Slovakyada iken Helo ile tek başıma otobüse binip gezmeye giderdik. Ancak Amsterdam'a taşındıktan sonra bir türlü cesaret edemiyordum. Hem yeni yerler olduğundan dikkatimi yola vermem gerekecek, hem de genelde yolculuklarda pek rahat durmayan kızımı zaptetmem gerekecek diye çekimserdim. Ta ki üç hafta önce, artık biraz etkinlik olsun diye oyun grubuna başlayana kadar. Tüm gün boyunca oyalamanın çok zorlamaya başladığı bu aylarda, aylardır göze alamadığım yalnız otobüsle yolculuk etme korkusunu, bir çırpıda berteraf etmeme sebep oldu bu çaresizlik hissi (bu başka bir yazı konusu, hoş geldin 18. ayla gelen sürprizler). Neyse ki üç haftadır gittiğimiz toplam 6 yolculuk da şahaneydi.

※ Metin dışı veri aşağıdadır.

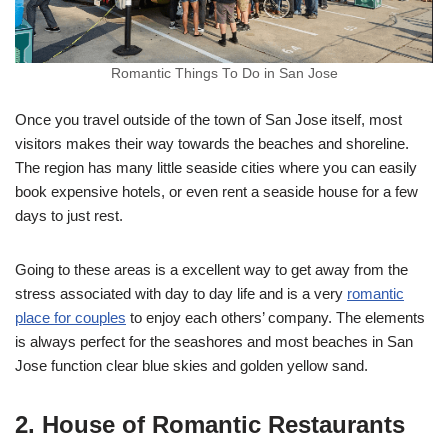
Romantic Things To Do in San Jose
Once you travel outside of the town of San Jose itself, most
visitors makes their way towards the beaches and shoreline.
The region has many little seaside cities where you can easily
book expensive hotels, or even rent a seaside house for a few
days to just rest.
Going to these areas is a excellent way to get away from the
stress associated with day to day life and is a very
romantic
place for couples
to enjoy each others’ company. The elements
is always perfect for the seashores and most beaches in San
Jose function clear blue skies and golden yellow sand.
2. House of Romantic Restaurants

Gerçi mesafe çok uzun değil 20 dak kadar sürüyor ama olsun. Üstelik benim kızım büyümüş de annesinin kucağında (bazen ayrı koltukta) yolculuk edermiş. Hatta daha anne değilken otobüste görüp imrendiğim annesiyle bıcır bıcır konuşan çocuklar gibi davranmıyor mu bir de, mest oluyorum. Bütün yol boyunca konuşup sohbet ediyoruz. Camdan gördüklerini anlatıyor, her durakta geldiik diye bağırıyor, otobüsteki diğer insanları inceliyor, stop düğmesine basmak için uğraşıyor, beni kızdırıyor. Şu ana kadar öyle keyifli geçti ki yolculuklarımız, onun bıcır bıcır yüksek sesle konuştuğunu, gördüğü her farklı şeyi aaa nidalarıyla karşıladığını, minicik elleriyle camlardaki buharı sildiğini gördükçe, sanki başka bir aleme dalıyorum, saçlarının yanağıma değen tellerini öpüyorum, sadece o an duyumsadıklarım kalıyor. Onun heyecanı, minik elleri, burnuma gelen kokusu, tatlı sesi... Çok şükür, sonsuz şükür.
Şimdi oyun grubu hariç gezilerde sıra. Anne kız bu kış bol bol gezeriz inşallah.